Page 91 of Try Easy

Keoni staggered down the hall into the bathroom. He wrenched open the medicine cabinet and scoured the contents for a bottle of aspirin. His head ached, and his throat felt like a cat had been using it as a scratching pad.

“Eh, wassa madda you, brah?” Bones called from the door of his bedroom.

Bones was leaning on the doorframe, looking sleepy and grumpy. He had on a pair of shorts that hung low off his hips, and his long hair was loose, hanging past his shoulders.

“I’m going to Waimea,” Keoni said. “You wanna come?”

“Hell yeah.”

Keoni started ransacking the medicine cabinet, throwing bottles into the sink and onto the counter.

“Whatchu you looking for?” Bones asked. He came to stand in the doorway of the bathroom, his big body blocking the hall.

“Something to make my head stop spinning,” Keoni said.

Bones shoved him out of the way. “Here,” he said, grabbing a bottle of aspirin and popping it open. He spilled a few of the white pills into his Keoni’s hand.

“What’s going on?” came a woman’s voice from the hall.

Keoni cringed at the sound of her voice. The memories of the night before came flooding back. He and Bones had gone to Legends last night. It was a bar in downtown Honolulu where mostly locals hung out. They had run into a few girls they’d known in high school, then they’d all come back to Bones’s house to drink more. Keoni was already wasted when they’d switched from beers to shots of liquor.

“Go back to bed,” Bones told the girl.

“Only if you’re coming back with me,” she said, coming to stand in the hall. She leaned against the wall, rubbing her eyes. “Hey, Keoni.”

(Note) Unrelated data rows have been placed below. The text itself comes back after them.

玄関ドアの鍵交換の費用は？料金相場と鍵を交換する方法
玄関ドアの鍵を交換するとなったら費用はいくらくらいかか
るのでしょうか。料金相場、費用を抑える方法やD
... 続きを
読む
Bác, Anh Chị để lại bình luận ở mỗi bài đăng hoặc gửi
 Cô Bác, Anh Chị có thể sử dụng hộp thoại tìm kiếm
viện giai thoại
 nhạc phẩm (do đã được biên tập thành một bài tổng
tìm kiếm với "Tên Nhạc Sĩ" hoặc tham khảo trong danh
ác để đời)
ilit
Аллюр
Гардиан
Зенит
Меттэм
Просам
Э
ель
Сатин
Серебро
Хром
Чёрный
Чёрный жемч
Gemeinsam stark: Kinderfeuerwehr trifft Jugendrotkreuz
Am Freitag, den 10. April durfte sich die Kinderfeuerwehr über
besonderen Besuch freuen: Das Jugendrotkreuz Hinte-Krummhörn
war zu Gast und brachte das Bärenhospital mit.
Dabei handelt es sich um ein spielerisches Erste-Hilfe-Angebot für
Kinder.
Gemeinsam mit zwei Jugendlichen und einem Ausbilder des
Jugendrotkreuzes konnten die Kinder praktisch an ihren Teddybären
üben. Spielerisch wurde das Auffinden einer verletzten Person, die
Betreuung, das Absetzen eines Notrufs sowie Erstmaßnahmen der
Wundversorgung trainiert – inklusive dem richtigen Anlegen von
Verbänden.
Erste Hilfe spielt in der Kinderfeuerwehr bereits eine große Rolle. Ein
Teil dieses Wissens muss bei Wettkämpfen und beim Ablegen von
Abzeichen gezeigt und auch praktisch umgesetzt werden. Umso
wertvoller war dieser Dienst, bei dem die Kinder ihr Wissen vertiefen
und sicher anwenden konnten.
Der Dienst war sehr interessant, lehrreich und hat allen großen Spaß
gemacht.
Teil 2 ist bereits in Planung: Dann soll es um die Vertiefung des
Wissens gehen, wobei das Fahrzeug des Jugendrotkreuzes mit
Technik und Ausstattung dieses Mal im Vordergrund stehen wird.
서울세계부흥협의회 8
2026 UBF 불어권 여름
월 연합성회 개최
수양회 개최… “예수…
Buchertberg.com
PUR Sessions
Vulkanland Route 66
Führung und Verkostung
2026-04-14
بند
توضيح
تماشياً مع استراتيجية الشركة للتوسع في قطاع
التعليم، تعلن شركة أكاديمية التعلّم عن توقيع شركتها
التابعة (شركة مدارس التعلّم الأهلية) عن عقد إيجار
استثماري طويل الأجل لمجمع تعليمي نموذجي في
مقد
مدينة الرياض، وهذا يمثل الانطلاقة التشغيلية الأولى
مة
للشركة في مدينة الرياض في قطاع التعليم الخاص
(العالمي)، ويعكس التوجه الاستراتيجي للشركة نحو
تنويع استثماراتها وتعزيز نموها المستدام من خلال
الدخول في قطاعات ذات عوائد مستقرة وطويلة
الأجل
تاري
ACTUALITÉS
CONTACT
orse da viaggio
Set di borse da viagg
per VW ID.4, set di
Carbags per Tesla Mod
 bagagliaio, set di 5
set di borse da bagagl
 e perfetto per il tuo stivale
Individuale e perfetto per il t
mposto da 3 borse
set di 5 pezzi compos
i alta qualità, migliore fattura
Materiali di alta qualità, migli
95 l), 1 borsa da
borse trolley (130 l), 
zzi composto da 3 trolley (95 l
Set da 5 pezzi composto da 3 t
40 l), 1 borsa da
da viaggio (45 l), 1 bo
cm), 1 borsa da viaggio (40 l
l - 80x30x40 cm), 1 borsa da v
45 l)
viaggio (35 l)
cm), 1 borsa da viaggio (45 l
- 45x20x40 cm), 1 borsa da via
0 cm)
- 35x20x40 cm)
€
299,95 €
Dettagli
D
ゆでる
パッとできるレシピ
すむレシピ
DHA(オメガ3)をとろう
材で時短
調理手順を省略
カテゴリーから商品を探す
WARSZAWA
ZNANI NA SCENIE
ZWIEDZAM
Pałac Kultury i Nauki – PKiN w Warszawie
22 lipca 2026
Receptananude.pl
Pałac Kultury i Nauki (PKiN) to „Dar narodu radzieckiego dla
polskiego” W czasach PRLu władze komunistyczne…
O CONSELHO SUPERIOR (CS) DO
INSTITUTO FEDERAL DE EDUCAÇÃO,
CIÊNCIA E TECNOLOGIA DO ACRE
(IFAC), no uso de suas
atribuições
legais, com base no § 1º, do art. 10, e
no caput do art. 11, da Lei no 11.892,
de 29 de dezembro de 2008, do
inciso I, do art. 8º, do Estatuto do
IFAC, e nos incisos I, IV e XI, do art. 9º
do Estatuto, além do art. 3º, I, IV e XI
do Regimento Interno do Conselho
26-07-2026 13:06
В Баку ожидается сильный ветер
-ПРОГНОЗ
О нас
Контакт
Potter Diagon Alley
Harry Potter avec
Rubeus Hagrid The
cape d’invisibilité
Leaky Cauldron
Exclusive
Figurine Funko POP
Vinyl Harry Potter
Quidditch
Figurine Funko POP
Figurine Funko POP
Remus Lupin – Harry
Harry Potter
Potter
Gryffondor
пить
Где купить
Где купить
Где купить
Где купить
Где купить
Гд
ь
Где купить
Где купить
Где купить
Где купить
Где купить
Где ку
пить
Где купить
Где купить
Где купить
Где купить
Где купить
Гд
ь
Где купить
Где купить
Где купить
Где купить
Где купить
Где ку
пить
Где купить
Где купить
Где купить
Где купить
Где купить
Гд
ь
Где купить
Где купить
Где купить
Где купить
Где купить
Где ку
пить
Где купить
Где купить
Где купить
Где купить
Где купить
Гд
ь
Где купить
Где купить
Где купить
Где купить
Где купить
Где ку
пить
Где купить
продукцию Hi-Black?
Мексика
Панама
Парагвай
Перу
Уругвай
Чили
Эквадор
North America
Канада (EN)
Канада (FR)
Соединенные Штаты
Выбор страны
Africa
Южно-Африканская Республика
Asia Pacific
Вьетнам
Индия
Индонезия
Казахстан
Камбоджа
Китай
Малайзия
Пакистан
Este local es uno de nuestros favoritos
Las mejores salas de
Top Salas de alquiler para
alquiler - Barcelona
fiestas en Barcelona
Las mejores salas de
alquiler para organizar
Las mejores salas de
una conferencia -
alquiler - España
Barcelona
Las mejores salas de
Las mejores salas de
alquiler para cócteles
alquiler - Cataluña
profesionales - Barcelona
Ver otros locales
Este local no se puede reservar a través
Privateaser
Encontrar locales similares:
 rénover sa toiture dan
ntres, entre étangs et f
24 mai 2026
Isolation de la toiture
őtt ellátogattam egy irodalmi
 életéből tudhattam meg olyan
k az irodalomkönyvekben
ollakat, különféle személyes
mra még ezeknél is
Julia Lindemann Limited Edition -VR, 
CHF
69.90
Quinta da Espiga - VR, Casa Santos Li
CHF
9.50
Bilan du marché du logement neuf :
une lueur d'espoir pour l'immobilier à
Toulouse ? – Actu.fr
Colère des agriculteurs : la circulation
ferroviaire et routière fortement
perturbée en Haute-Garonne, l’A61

Keoni swallowed a few of the aspirin and blinked into the mirror, meeting her eyes for a moment before looking away. “Heh, Lelani,” he said.

Lelani’s eyes roamed over Keoni’s naked chest and then flashed back up to meet his gaze. The sleepy look was gone, replaced by something predatory. “You can come, too,” she said, giving Keoni a sexy smile.

“Don’t make A,” Bones told Lelani. Grasping her shoulders, he turned her back toward the hallway. “Go back to bed unless you want to come to Waimea.”

Lelani yawned, stretching her arms over her head. She was wearing one of Bones’s T-shirts, and it rose up to midthigh as she stretched.

“I’ll be in bed,” she said, sauntering back down the hall.

Keoni pinched the bridge of his nose between his thumb and index finger. “What the hell happened last night?” he asked.

Bones grunted. “Nothin’ illegal,” he said.

“Chee, Bones, that makes me feel a lot better. Thanks, eh?”

“Anytime,” Bones said. He went down the hall into the kitchen. “You want coffee?”

Keoni stared at his reflection in the mirror. His eyes were bloodshot, his hair stood up all over his head, and he hadn’t shaved his face in a week. Why anyone would invite him into their bed looking like he did was beyond his understanding. He was a wreck.

At least his face had healed. The bruise under his eye was only a faint yellow memory, and the split in his lip was history. He turned away from the mirror in frustration and left the room.

In the kitchen, Keoni sank down to the stool at the counter. Bones met his eyes for a moment, and Keoni realized his cousin looked just as miserable as he felt. It didn’t work any better to bury your sorrows in the body of another woman than it did to drown them in a bottle.

“What the hell are we gonna do, cuz?” Keoni asked, burying his head in his hands.

Bones turned his back on Keoni and filled the percolator with water. “We’re going to have coffee and surf Waimea Bay,” Bones said.

The prospect of big waves at Waimea should have had Keoni jumping out of his skin with excitement, but he felt nothing. He had been dead inside since Lou had left. He didn’t even know if he could muster the energy to drive up to the North Shore.

His whole life had revolved around surfing and making a name for himself on the waves. Normally, he wouldn’t have even waited for the coffee to brew. But he couldn’t get excited about anything, not even Waimea Bay.

Keoni knew Lou was the woman he wanted, but there wasn’t anything he could do about it. He wished he could have found that spark in a local girl, but none of them had ever seemed right. Why’d he have to go and find that spark with a haole tourist? Someone he’d never see again?